**What this task involves:**
Without skipping a line, reproduce the entries exactly.

**Source material:**
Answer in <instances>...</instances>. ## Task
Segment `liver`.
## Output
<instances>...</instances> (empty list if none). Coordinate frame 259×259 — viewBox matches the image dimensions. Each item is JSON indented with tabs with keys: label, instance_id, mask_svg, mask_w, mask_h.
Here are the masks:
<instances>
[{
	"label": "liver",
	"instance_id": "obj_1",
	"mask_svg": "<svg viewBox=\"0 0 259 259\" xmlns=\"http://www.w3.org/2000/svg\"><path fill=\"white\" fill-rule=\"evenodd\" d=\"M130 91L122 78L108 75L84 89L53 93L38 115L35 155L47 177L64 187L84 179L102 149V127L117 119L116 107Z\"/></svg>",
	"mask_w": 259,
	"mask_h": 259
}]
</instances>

**Your solution:**
Answer in <instances>...</instances>. ## Task
Segment `liver`.
## Output
<instances>...</instances> (empty list if none). Coordinate frame 259×259 — viewBox matches the image dimensions. Each item is JSON indented with tabs with keys: label, instance_id, mask_svg, mask_w, mask_h.
Here are the masks:
<instances>
[{
	"label": "liver",
	"instance_id": "obj_1",
	"mask_svg": "<svg viewBox=\"0 0 259 259\" xmlns=\"http://www.w3.org/2000/svg\"><path fill=\"white\" fill-rule=\"evenodd\" d=\"M130 91L122 78L108 75L84 89L53 93L38 115L35 155L47 177L64 187L84 179L102 149V127L117 119L116 107Z\"/></svg>",
	"mask_w": 259,
	"mask_h": 259
}]
</instances>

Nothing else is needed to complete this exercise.